Results-driven Data Analyst with 3+ years of experience in transforming complex data into actionable insights across healthcare and financial domains. Skilled in SQL, Python, and R for data extraction, cleaning, and statistical analysis. Proficient in developing ETL workflows, predictive models, and interactive dashboards using Power BI and Tableau. Experienced in collaborating with cross-functional teams to support data-driven decision-making. Strong background in machine learning, data visualization, and regulatory compliance in agile environments.
Overview
4
4
years of professional experience
2
2
Certification
Work History
Data Analyst
Mckesson Corporation
, TX
06.2024 - Current
Designed and implemented automated ETL pipelines using Python to ingest over 2 million patient records from EMR systems and Komodo Health's claims database, improving data availability for downstream analytics by 65%.
Wrote complex SQL Server queries to standardize and join clinical datasets, including lab results, diagnosis codes, and treatment history, streamlining data preparation and reducing manual processing time by 40%.
Applied Python (pandas, NumPy) to clean and transform high-dimensional data, ensuring consistency across features used in machine learning models that supported early-stage cancer detection.
Developed over 100 engineered features from structured data and implemented correlation filtering and variance thresholding, improving model performance and increasing predictive sensitivity from 76% to 87%.
Built and validated classification models (Random Forest, XGBoost) using scikit-learn, optimizing hyperparameters through cross-validation and reducing false negatives by 21% in cancer risk predictions.
Created interactive Tableau dashboards to present patient risk stratification and geographic trends, enabling faster decision-making and reducing clinical reporting time from 3 days to under 6 hours.
Partnered with clinical, compliance, and product teams to ensure all data processes adhered to HIPAA regulations, contributing to two successful audits and supporting a 20% increase in early cancer referral rates during pilot deployment.
Data Analyst
Cybage Software
01.2021 - 07.2023
Consolidated over 50 million transaction records and 3 million customer profiles into a centralized SQL Server data warehouse, establishing a reliable foundation for fraud analytics and real-time monitoring.
Developed and automated ETL workflows using SQL Server Integration Services (SSIS) and Python to clean, transform, and standardize large datasets from diverse financial systems, reducing data processing time by 40%.
Implemented machine learning models in Python (Isolation Forest, DBSCAN, Local Outlier Factor) to detect anomalous transaction patterns, improving fraud detection accuracy by 28% and minimizing false positives.
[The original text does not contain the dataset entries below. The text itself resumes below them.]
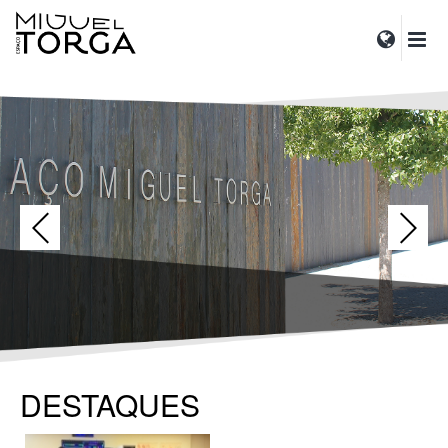
DESTAQUES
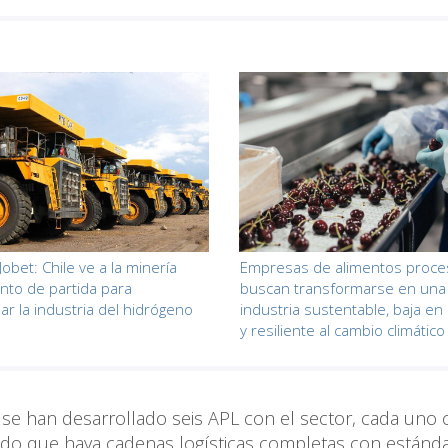
Jobet: Chile ve a la minería
Empresas de alimentos proc
to de partida para
buscan transformarse en una
ar la industria del hidrógeno
industria sustentable, baja e
y resiliente al cambio climático
e se han desarrollado seis APL con el sector, cada uno
itido que haya cadenas logísticas completas con estánd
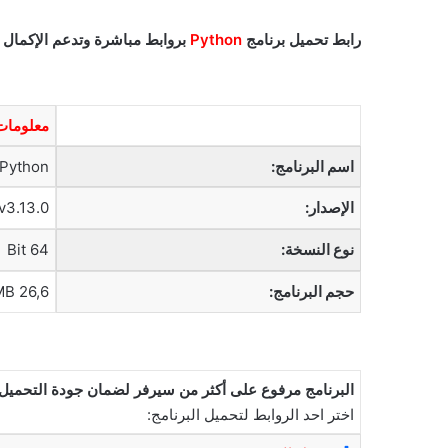
رابط تحميل برنامج
Python
بروابط مباشرة وتدعم الإكمال ال
معلومات 
اسم البرنامج:
Python
الإصدار:
v3.13.0
نوع النسخة:
64 Bit
حجم البرنامج:
26,6 MB
البرنامج مرفوع على أكثر من سيرفر لضمان جودة التحميل
اختر احد الروابط لتحميل البرنامج:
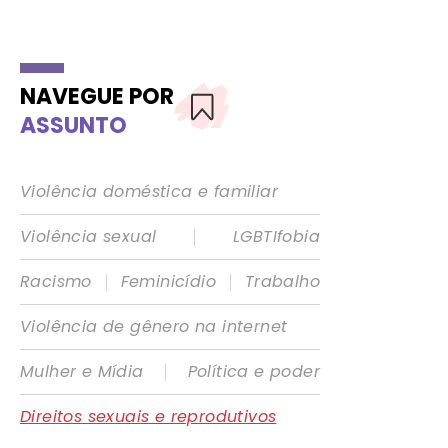
NAVEGUE POR
ASSUNTO
Violência doméstica e familiar
|
Violência sexual
LGBTIfobia
|
|
Racismo
Feminicídio
Trabalho
Violência de gênero na internet
|
Mulher e Mídia
Política e poder
Direitos sexuais e reprodutivos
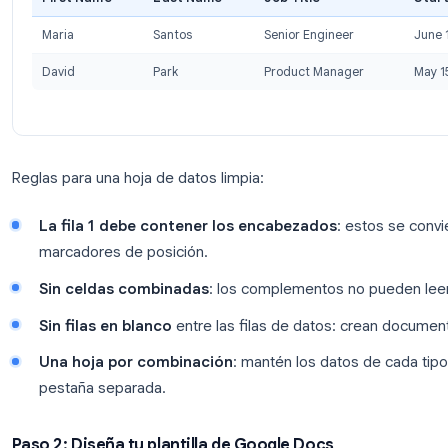
Paso 1: Configura tu fuente de datos en Goo
Tu hoja de cálculo de Google Sheets es la fuente d
destinatario y cada columna es un campo que dese
Ejemplo de diseño de Google Sheets para una comb
First Name
Last Name
Job Title
Maria
Santos
Senior Engineer
David
Park
Product Manage
Reglas para una hoja de datos limpia:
Designed real-time Power BI dashboards to track suspicious transactions, high-risk accounts, and regional fraud trends; enabled compliance teams to respond within 10-15 minutes, significantly reducing financial risk.
Translated fraud risk indicators into SQL-based logic and analytical models, enabling early identification of high-risk transactions and contributing to a 35% increase in proactive fraud detection.
Performed historical fraud case analysis using Python (pandas, seaborn, matplotlib) to identify behavioral trends and system vulnerabilities, which led to the discovery of three previously undetected fraud methods.
Implemented security protocols in Power BI and SQL, including role-based access control and data masking, to ensure compliance with GDPR and internal data governance policies during cross-functional reporting.
At McKesson, designed and automated ETL pipelines using Python and SQL to ingest over 2M patient records, improving data availability by 65% and reducing manual processing time by 40%.
At McKesson, enhanced predictive model performance for early-stage cancer detection by engineering 100+ features and applying Random Forest and XGBoost, increasing sensitivity from 76% to 87% and reducing false negatives by 21%.
At Cybage Software, built a centralized SQL Server data warehouse integrating 50M+ transactions and 3M+ customer profiles, enabling real-time fraud analytics and contributing to a 35% rise in proactive fraud detection.
At McKesson and Cybage, developed interactive dashboards using Tableau and Power BI to monitor patient risk and fraud trends, cutting clinical reporting time from 3 days to 6 hours and enabling fraud response within 15 minutes.
At Cybage Software, implemented anomaly detection models (Isolation Forest, DBSCAN, LOF) in Python, improving fraud detection accuracy by 28% and uncovering previously undetected fraud patterns.
At both McKesson and Cybage, ensured data governance aligned with HIPAA and GDPR, contributing to successful audits and enabling secure, compliant cross-functional reporting.